1945 to 1947 - aerial photo of 36th Street Airport (left) and the Army Air Corps Airfield (right) that were combined to form MIA

Miami, Florida


Thank you to the MiamiSprings Memories Facebook group for posting this great old aerial image that I had never seen before. I cropped it, enlarged it and restored the original color to it to make it more presentable for this site. Please click on "original" below to see the image at the largest size on this site.

This great aerial photo depicts how the new Dade County Port Authority combined Pan American Field/36th Street Airport on the left with the U. S. Army Air Corps airfield on the right side. The two airports were separated by railroad tracks running east-west south of runway 9-27 on the left side (the tracks are visible in the photo). Since railroad property rights exceed any other property rights, the new Dade County Port Authority had to spend $2,000,000 to relocate the tracks to run south on the west side of LeJeune Road and then west just south of the combined airport and Perimeter Road. They also had to buy all the private property in between the two airfields where the new 20th Street Terminal was to be built in the late 1950's. We had a family friend who owned or leased a warehouse in that area and I remember when he had to move all of his business operations out of the warehouse because the Port Authority had bought the property for future airport use.

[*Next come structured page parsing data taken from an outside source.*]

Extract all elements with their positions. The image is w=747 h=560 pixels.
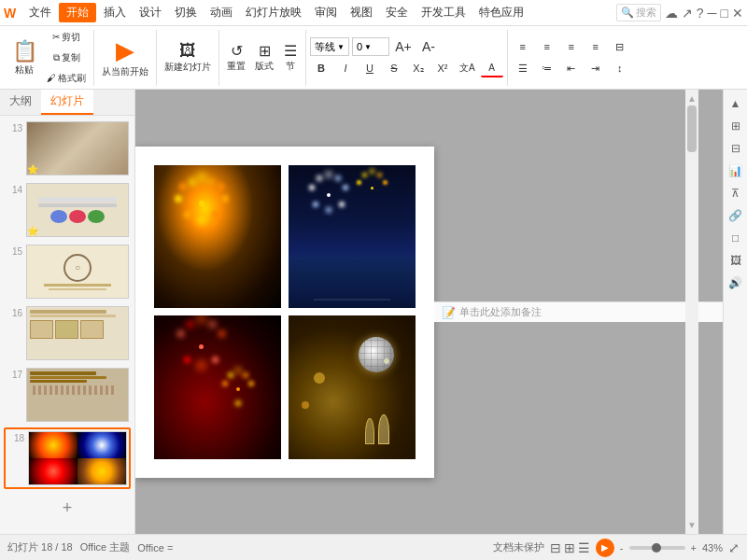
tab-slides[interactable]: 幻灯片 — [41, 90, 93, 115]
box-tool-button[interactable]: □ — [726, 228, 746, 248]
slide-image-4[interactable] — [289, 315, 416, 459]
list-button[interactable]: ☰ — [512, 59, 534, 77]
main-area: 大纲 幻灯片 13 ⭐ 14 — [0, 90, 747, 534]
slide-num-15: 15 — [6, 245, 22, 257]
justify-button[interactable]: ≡ — [585, 37, 607, 56]
cut-icon: ✂ — [52, 32, 60, 42]
clipboard-sub: ✂ 剪切 ⧉ 复制 🖌 格式刷 — [43, 28, 90, 88]
share-icon[interactable]: ↗ — [682, 6, 693, 21]
slide-item-14[interactable]: 14 ⭐ — [4, 181, 131, 239]
underline-button[interactable]: U — [359, 59, 381, 77]
strikethrough-button[interactable]: S — [383, 59, 405, 77]
slide-item-18[interactable]: 18 — [4, 427, 131, 489]
indent-decrease-button[interactable]: ⇤ — [560, 59, 583, 77]
grid-view-icon[interactable]: ⊞ — [564, 540, 575, 555]
status-bar-right: 文档未保护 ⊟ ⊞ ☰ ▶ - + 43% ⤢ — [493, 539, 740, 557]
zoom-in-button[interactable]: + — [691, 542, 697, 553]
zoom-slider[interactable] — [629, 546, 685, 550]
grid-tool-button[interactable]: ⊟ — [726, 138, 746, 159]
cut-button[interactable]: ✂ 剪切 — [43, 28, 90, 47]
maximize-icon[interactable]: □ — [721, 6, 728, 21]
align-right-button[interactable]: ≡ — [560, 37, 583, 56]
office-label: Office = — [137, 542, 173, 553]
vertical-scrollbar[interactable]: ▲ ▼ — [685, 90, 698, 534]
text-color-button[interactable]: A — [481, 59, 503, 77]
star-icon-14: ⭐ — [27, 226, 38, 236]
add-slide-button[interactable]: + — [4, 493, 131, 524]
minimize-icon[interactable]: ─ — [708, 6, 717, 21]
slide-item-15[interactable]: 15 ○ — [4, 243, 131, 301]
table-tool-button[interactable]: ⊞ — [726, 116, 746, 136]
slide-image-3[interactable] — [154, 315, 281, 459]
right-panel: ▲ ⊞ ⊟ 📊 ⊼ 🔗 □ 🖼 🔊 — [723, 90, 747, 534]
slide-item-17[interactable]: 17 — [4, 366, 131, 424]
menu-security[interactable]: 安全 — [380, 3, 414, 22]
new-slide-button[interactable]: 🖼 新建幻灯片 — [161, 39, 215, 76]
increase-font-button[interactable]: A+ — [392, 37, 415, 56]
menu-start[interactable]: 开始 — [59, 3, 96, 22]
normal-view-icon[interactable]: ⊟ — [550, 540, 561, 555]
font-name-dropdown[interactable]: 等线 ▼ — [310, 37, 349, 56]
format-painter-button[interactable]: 🖌 格式刷 — [43, 69, 90, 88]
start-from-current-button[interactable]: ▶ 从当前开始 — [98, 35, 152, 81]
triangle-tool-button[interactable]: ▲ — [726, 93, 746, 114]
help-icon[interactable]: ? — [697, 6, 704, 21]
play-button[interactable]: ▶ — [596, 539, 614, 557]
copy-button[interactable]: ⧉ 复制 — [43, 49, 90, 67]
menu-special[interactable]: 特色应用 — [473, 3, 529, 22]
party-scene — [289, 315, 416, 459]
line-spacing-button[interactable]: ↕ — [609, 59, 631, 77]
menu-slideshow[interactable]: 幻灯片放映 — [240, 3, 307, 22]
reset-button[interactable]: ↺ 重置 — [223, 40, 249, 75]
scroll-down-arrow[interactable]: ▼ — [687, 520, 697, 530]
footnote-placeholder[interactable]: 单击此处添加备注 — [459, 305, 542, 319]
title-menu: 文件 开始 插入 设计 切换 动画 幻灯片放映 审阅 视图 安全 开发工具 特色… — [23, 3, 529, 22]
bold-button[interactable]: B — [310, 59, 332, 77]
outline-view-icon[interactable]: ☰ — [578, 540, 590, 555]
align-center-button[interactable]: ≡ — [536, 37, 558, 56]
slide-canvas — [135, 147, 434, 478]
zoom-out-button[interactable]: - — [620, 542, 624, 553]
indent-increase-button[interactable]: ⇥ — [585, 59, 607, 77]
align-left-button[interactable]: ≡ — [512, 37, 534, 56]
menu-insert[interactable]: 插入 — [98, 3, 132, 22]
subscript-button[interactable]: X₂ — [407, 59, 430, 77]
decrease-font-button[interactable]: A- — [417, 37, 440, 56]
tab-outline[interactable]: 大纲 — [0, 90, 41, 115]
menu-review[interactable]: 审阅 — [309, 3, 343, 22]
section-button[interactable]: ☰ 节 — [279, 40, 302, 75]
italic-button[interactable]: I — [334, 59, 357, 77]
menu-dev-tools[interactable]: 开发工具 — [416, 3, 472, 22]
slide-image-1[interactable] — [154, 165, 281, 309]
menu-view[interactable]: 视图 — [345, 3, 378, 22]
menu-animation[interactable]: 动画 — [204, 3, 238, 22]
slide-image-2[interactable] — [289, 165, 416, 309]
superscript-button[interactable]: X² — [431, 59, 454, 77]
filter-tool-button[interactable]: ⊼ — [726, 183, 746, 203]
slide-thumb-16 — [26, 306, 129, 360]
menu-design[interactable]: 设计 — [134, 3, 167, 22]
photo-tool-button[interactable]: 🖼 — [726, 250, 746, 271]
sound-tool-button[interactable]: 🔊 — [726, 273, 746, 293]
font-size-input[interactable]: 0 ▼ — [352, 37, 389, 56]
number-list-button[interactable]: ≔ — [536, 59, 558, 77]
text-shadow-button[interactable]: 文A — [456, 59, 479, 77]
menu-file[interactable]: 文件 — [23, 3, 57, 22]
slide-item-13[interactable]: 13 ⭐ — [4, 119, 131, 177]
scroll-up-arrow[interactable]: ▲ — [687, 93, 697, 104]
link-tool-button[interactable]: 🔗 — [726, 205, 746, 226]
copy-icon: ⧉ — [53, 52, 60, 63]
fit-window-icon[interactable]: ⤢ — [728, 540, 740, 555]
close-icon[interactable]: ✕ — [732, 6, 743, 21]
menu-transition[interactable]: 切换 — [169, 3, 203, 22]
fontsize-arrow: ▼ — [364, 43, 372, 51]
paste-button[interactable]: 📋 粘贴 — [7, 35, 41, 81]
column-button[interactable]: ⊟ — [609, 37, 631, 56]
scroll-thumb[interactable] — [687, 105, 697, 152]
search-label[interactable]: 搜索 — [636, 6, 656, 20]
layout-button[interactable]: ⊞ 版式 — [251, 40, 277, 75]
cloud-icon[interactable]: ☁ — [665, 6, 678, 21]
paste-section-row: 📋 粘贴 ✂ 剪切 ⧉ 复制 🖌 格式刷 — [7, 28, 90, 88]
slide-item-16[interactable]: 16 — [4, 304, 131, 362]
chart-tool-button[interactable]: 📊 — [726, 161, 746, 181]
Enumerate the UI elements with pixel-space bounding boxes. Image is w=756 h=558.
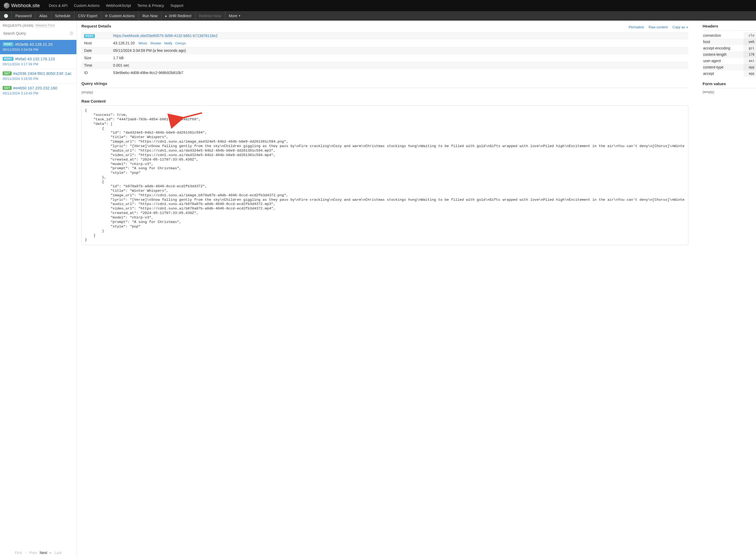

You can also see the western section of Grapeland Heights residential homes west of LeJeune Road (under the text on the photo) and just east of the south east-west runway. I remember driving through that neighborhood as a kid with my dad and/or aunt in the mid-1950's when people still lived there. I later remember blocks of empty homes after the airport bought them to add to airport property and reduce the residents' noise complaints. Eventually the homes were bulldozed to build the huge airport employee parking lot that sits there today.